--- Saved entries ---
----------

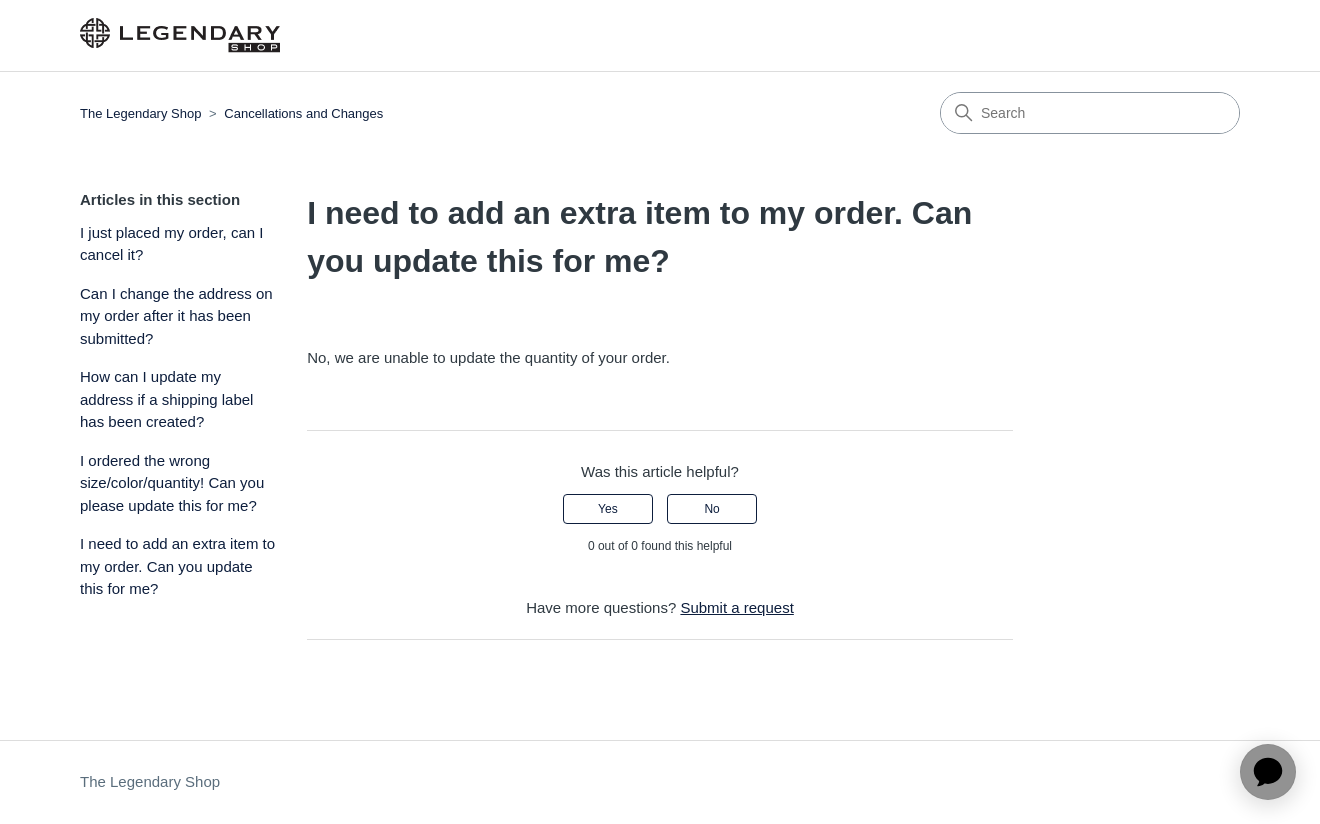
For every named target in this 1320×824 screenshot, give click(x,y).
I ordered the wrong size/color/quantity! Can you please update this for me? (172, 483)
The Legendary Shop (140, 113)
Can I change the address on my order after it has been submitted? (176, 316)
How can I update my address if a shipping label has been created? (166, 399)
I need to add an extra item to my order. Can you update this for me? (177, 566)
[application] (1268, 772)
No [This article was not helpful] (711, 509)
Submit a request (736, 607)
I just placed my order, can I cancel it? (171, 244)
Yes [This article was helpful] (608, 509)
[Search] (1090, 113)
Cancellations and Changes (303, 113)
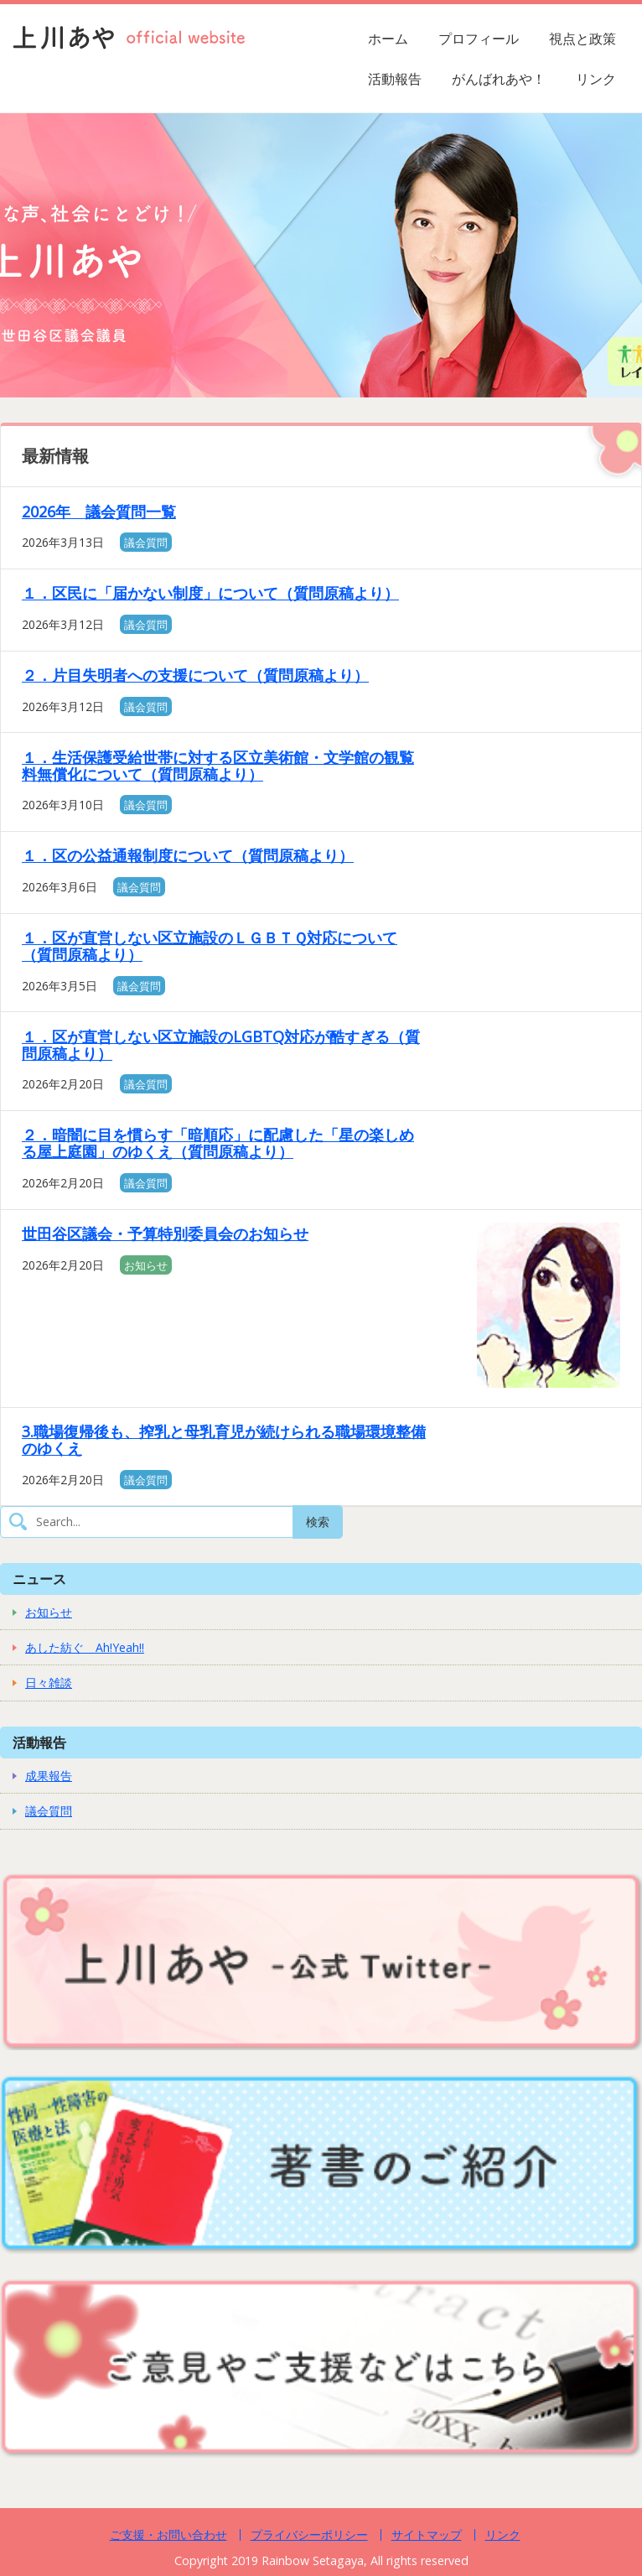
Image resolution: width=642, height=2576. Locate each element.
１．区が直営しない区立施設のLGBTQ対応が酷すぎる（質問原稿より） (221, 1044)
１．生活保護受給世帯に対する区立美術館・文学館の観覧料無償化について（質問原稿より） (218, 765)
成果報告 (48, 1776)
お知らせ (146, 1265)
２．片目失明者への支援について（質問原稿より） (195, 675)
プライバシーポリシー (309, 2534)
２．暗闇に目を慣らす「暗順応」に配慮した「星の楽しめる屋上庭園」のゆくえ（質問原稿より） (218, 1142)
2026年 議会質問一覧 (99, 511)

----------

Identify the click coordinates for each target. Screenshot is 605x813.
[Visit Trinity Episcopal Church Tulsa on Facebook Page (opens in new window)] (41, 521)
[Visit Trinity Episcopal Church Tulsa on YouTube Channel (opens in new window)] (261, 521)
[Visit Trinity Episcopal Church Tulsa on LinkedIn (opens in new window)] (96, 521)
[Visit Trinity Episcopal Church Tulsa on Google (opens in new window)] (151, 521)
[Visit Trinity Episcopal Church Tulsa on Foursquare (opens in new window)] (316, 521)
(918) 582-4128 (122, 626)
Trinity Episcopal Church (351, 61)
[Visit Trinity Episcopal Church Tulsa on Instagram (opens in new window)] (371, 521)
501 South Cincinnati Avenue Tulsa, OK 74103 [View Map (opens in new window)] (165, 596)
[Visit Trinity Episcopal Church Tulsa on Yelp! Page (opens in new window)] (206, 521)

----------

--- WORK TO BE COMPLETED ---
Both end lines included, restate word for word the lines above from the line with "For every named" to the line with "The Legendary Shop (140, 113)", and nothing else.

--- TASK ANSWER ---
For every named target in this 1320×824 screenshot, give click(x,y).
I ordered the wrong size/color/quantity! Can you please update this for me? (172, 483)
The Legendary Shop (140, 113)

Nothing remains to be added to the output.